In an exemplary embodiment, the device 30, as shown in FIG. 2, may include, but is not limited to, a display 32, a communication interface 34, an input interface 36, a memory 38, a processor 40, the database selector 42, and the language processing module 44. The display 32 presents information to a user. The display 32 may be, but is not limited to, a thin film transistor (TFT) display, a light emitting diode (LED) display, a Liquid Crystal Display (LCD), a Cathode Ray Tube (CRT) display, etc.
The communication interface 34 provides an interface for receiving and transmitting calls, messages, and any other information communicable between devices. The communication interface 34 may use various transmission technologies including, but not limited to, CDMA, GSM, UMTS, TDMA, TCP/IP, GPRS, Bluetooth, IEEE 802.11, etc. to transfer content to and from the device.
The input interface 36 provides an interface for receiving information from the user for entry into the device 30. The input interface 36 may use various input technologies including, but not limited to, a keyboard, a pen and touch screen, a mouse, a track ball, a touch screen, a keypad, one or more buttons, speech, etc. to allow the user to enter information into the device 30 or to make selections. The input interface 36 may provide both an input and output interface.
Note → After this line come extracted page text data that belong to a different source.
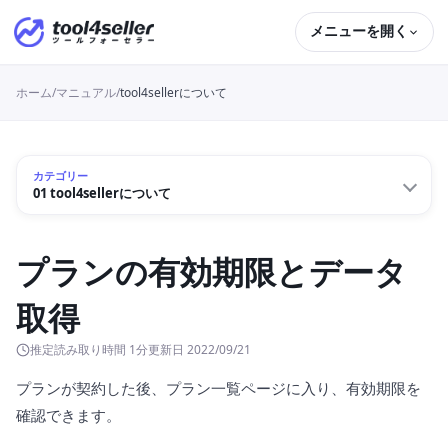
メニューを開く
ホーム
/
マニュアル
/
tool4sellerについて
カテゴリー
01 tool4sellerについて
プランの有効期限とデータ
取得
推定読み取り時間 1分
更新日
2022/09/21
プランが契約した後、プラン一覧ページに入り、有効期限を
確認できます。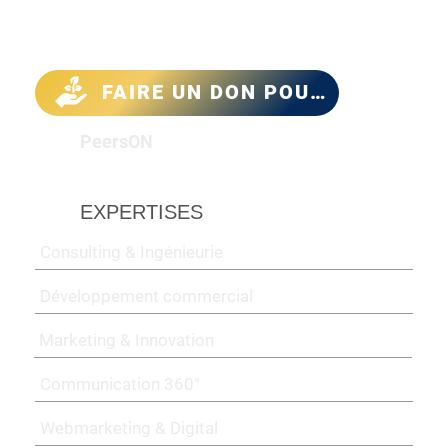
Menu
FAIRE UN DON POUR LE CLIMAT
PeersON
EXPERTISES
Consulting & Ingénieurie
Développement commercial
Marketing & Innovation
Communication 360°
Webmarketing & Digital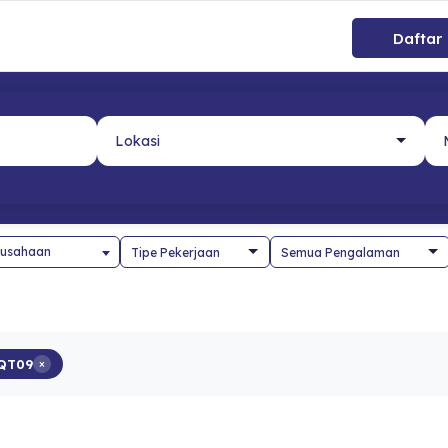
Daftar
usahaan
QT09
×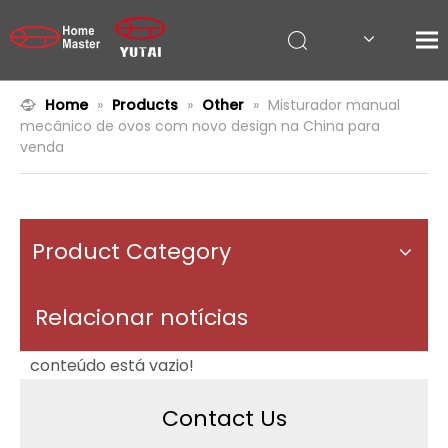
Home
»
Products
»
Other
»
Misturador manual
mecânico de ovos com novo design na China para
venda
Product Category
Relacionar notícias
conteúdo está vazio!
Contact Us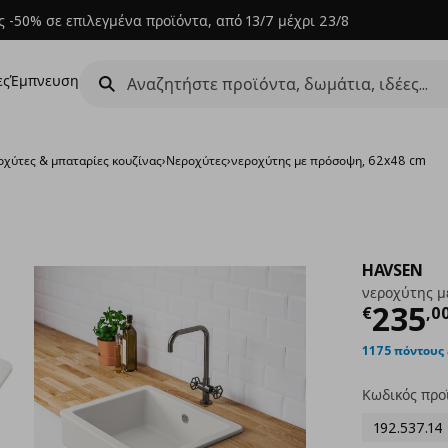
 -50% σε επιλεγμένα προϊόντα, από 13/7 μέχρι 23/8
ες
Έμπνευση
οχύτες & μπαταρίες κουζίνας
›
Νεροχύτες
›
νεροχύτης με πρόσοψη, 62x48 cm
HAVSEN
νεροχύτης μ
Τρέχ
235
€
,
0
1175 πόντους
Κωδικός προ
192.537.14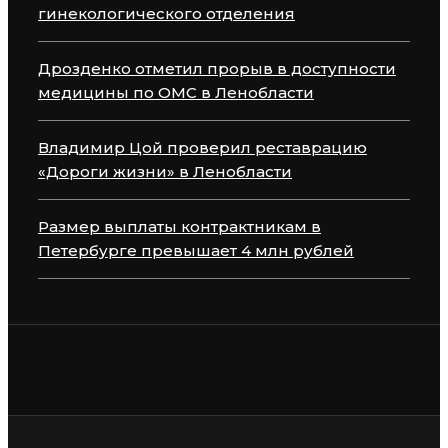
гинекологического отделения
Дрозденко отметил прорыв в доступности
медицины по ОМС в Ленобласти
Владимир Цой проверил реставрацию
«Дороги жизни» в Ленобласти
Размер выплаты контрактникам в
Петербурге превышает 4 млн рублей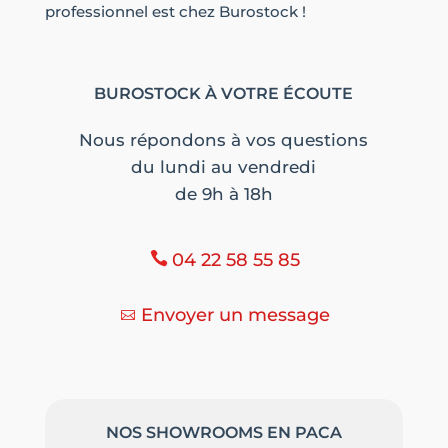
professionnel est chez Burostock !
BUROSTOCK À VOTRE ÉCOUTE
Nous répondons à vos questions
du lundi au vendredi
de 9h à 18h
04 22 58 55 85
Envoyer un message
NOS SHOWROOMS EN PACA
For example, a touch screen both allows user input and presents output to the user.
The memory 38 may be the electronic holding place for the operating system, the database selector 42, and the language processing module 44, and/or other applications and data including the corpus 46 and/or the database 48 so that the information can be reached quickly by the processor 40. The device 30 may have one or more memory 38 using different memory technologies including, but not limited to, Random Access Memory (RAM), Read Only Memory (ROM), flash memory, etc. The database selector 42, the language processing module 44, the corpus 46, and/or the database 48 may be stored by the same memory 38. Alternatively, the database selector 42, the language processing module 44, the corpus 46, and/or the database 48 may be stored by different memories 38. It should be understood that the database selector 42 may also be stored someplace outside of device 30.
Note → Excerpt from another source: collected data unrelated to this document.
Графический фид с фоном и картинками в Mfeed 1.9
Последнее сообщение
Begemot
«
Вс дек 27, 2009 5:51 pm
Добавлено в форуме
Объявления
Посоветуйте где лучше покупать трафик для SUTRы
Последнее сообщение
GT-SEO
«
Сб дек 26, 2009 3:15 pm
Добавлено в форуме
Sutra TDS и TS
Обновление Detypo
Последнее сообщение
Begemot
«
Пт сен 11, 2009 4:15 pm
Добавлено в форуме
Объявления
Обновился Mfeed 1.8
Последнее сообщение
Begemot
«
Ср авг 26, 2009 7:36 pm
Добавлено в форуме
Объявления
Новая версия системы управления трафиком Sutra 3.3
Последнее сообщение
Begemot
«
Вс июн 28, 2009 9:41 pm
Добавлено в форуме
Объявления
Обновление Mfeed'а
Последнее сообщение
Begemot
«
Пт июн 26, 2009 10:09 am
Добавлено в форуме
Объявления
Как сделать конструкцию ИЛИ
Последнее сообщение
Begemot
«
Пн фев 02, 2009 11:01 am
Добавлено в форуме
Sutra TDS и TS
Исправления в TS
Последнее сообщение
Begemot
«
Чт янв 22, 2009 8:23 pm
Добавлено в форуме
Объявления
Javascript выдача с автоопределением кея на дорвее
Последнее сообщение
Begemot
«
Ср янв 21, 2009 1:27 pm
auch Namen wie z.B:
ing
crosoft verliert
The database selector 42 and the language processing module 44 are organized sets of instructions that, when executed, cause the device 30 to behave in a predetermined manner. The instructions may be written using one or more programming languages, assembly languages, scripting languages, etc. The database selector 42 and the language processing module 44 may be written in the same or different computer languages including, but not limited to high level languages, scripting languages, assembly languages, etc.
The processor 40 may retrieve a set of instructions such as the database selector 42 and the language processing module 44 from a non-volatile or a permanent memory and copy the instructions in an executable form to a temporary memory. The processor 40 executes an application or a utility, meaning that it performs the operations called for by that instruction set. The processor 40 may be implemented as a special purpose computer, logic circuits, hardware circuits, etc. Thus, the processor 40 may be implemented in hardware, firmware, software, or any combination of these methods. The device 30 may have one or more processor 40. The database selector 42, the language processing module 44, the operating system, and other applications may be executed by the same processor 40. Alternatively, the database selector 42, the language processing module 44, the operating system, and other applications may be executed by different processors 40.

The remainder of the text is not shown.